Captive
Tony Park
Macmillan
Review: Karen Watkins
In the past decade 7 245 African rhino have been lost to poaching, according to Save the Rhino International, with 1028 during 2017 against seven in 2000 and only 13 in 2007.
In Tony Park’s latest offering he shines a spotlight on the Kruger National Park where rhinos are said to number between 7000 and 8300 in 2016. Poaching is down but is still significantly up in other provinces, particularly KwaZulu-Natal.
What is unsettling in Captive is how poachers are using sophisticated technology to track and kill these animals that are sometimes still alive and occasionally have a calf nearby that witnesses its mother having its horn hacked off.
However, the story is not a gloomy one. It’s one of a love, of nature and conservation, combined with the passion of people who are willing to put their own lives in danger in the war on poaching. In this action-packed thriller Park takes us between Ukuphile Wildlife Orphanage in Kruger and Massingir in Mozambique.

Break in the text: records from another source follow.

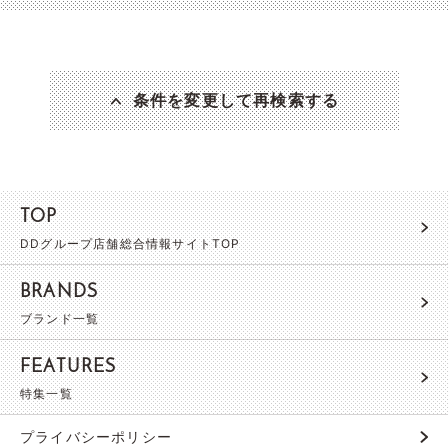
条件を変更して再検索する
TOP
DDグループ店舗総合情報サイトTOP
BRANDS
ブランド一覧
FEATURES
特集一覧
プライバシーポリシー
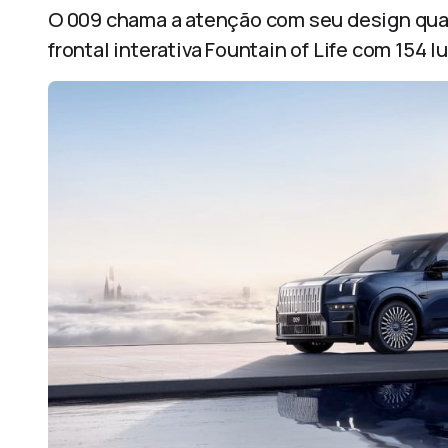
O 009 chama a atenção com seu design quad
frontal interativa Fountain of Life com 154 l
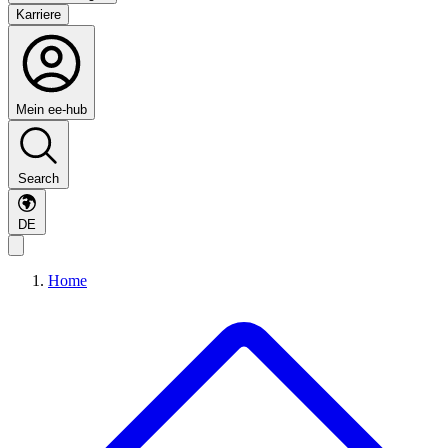
Karriere
Mein ee-hub
Search
DE
Home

Kerry Maxwell, an Australian lawyer flies into South Africa to volunteer through Animals Without Borders, and is supposed to be met by soldier turned burned-out, borderline alcoholic, wildlife vet Graham Baird. Instead, wide-eyed, eager but naïve Kerry finds that Graham is in jail in Mozambique following a shoot-out with a poacher when he goes to rescue a baby elephant.

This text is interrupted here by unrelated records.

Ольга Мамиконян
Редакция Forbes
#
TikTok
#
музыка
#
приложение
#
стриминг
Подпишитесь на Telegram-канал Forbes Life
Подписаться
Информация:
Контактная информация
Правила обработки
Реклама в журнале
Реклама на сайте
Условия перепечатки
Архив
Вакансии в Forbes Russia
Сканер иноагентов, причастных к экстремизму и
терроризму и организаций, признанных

Enter corrupt politician and kingpin poacher Fidel Costa, brother to the man Graham killed in the gunfight. Fidel demands revenge, Kerry makes her way to Mozambique to free Graham but is attacked and kidnapped.
Captive is an exhilarating story filled with charismatic characters who pit their might against those involved with well-meaning charities and their varied viewpoints on rhino conservation. It’s also the story of Kerry and Graham’s evolving relationship.

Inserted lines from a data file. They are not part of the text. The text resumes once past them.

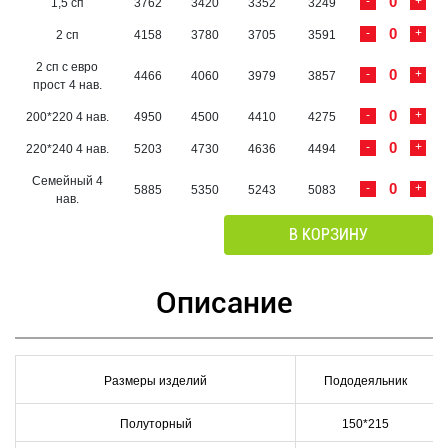
-
+
1,5 сп
3762
3420
3352
3249
-
+
2 сп
4158
3780
3705
3591
2 сп с евро
-
+
4466
4060
3979
3857
прост 4 нав.
-
+
200*220 4 нав.
4950
4500
4410
4275
-
+
220*240 4 нав.
5203
4730
4636
4494
Семейный 4
-
+
5885
5350
5243
5083
нав.
В КОРЗИНУ
Описание
Размеры изделий
Пододеяльник
Полуторный
150*215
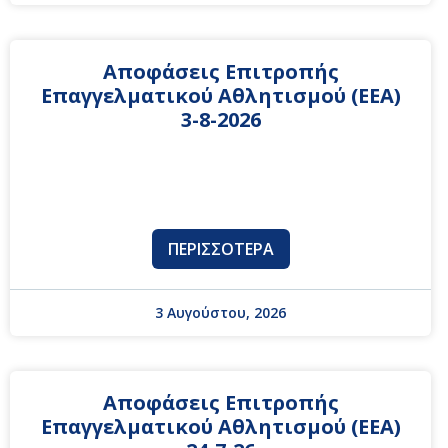
Αποφάσεις Επιτροπής
Επαγγελματικού Αθλητισμού (ΕΕΑ)
3-8-2026
ΠΕΡΙΣΣΌΤΕΡΑ
3 Αυγούστου, 2026
Αποφάσεις Επιτροπής
Επαγγελματικού Αθλητισμού (ΕΕΑ)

Park captures the beauty, complexity and danger of Africa in this refreshing thriller, which is based on reality.
Captive is Tony Park’s 15th book. Among his other African novels are An Empty Coast, Red Earth, and The Cull. Born in 1964 in Sydney, Australia, he has worked as a newspaper reporter, a government press secretary, a PR consultant, and a freelance writer. He also served 34 years in the Australian Army Reserve, including six months as a public affairs officer in Afghanistan in 2002.
He and his wife, Nicola, divide their time equally between Australia and southern Africa.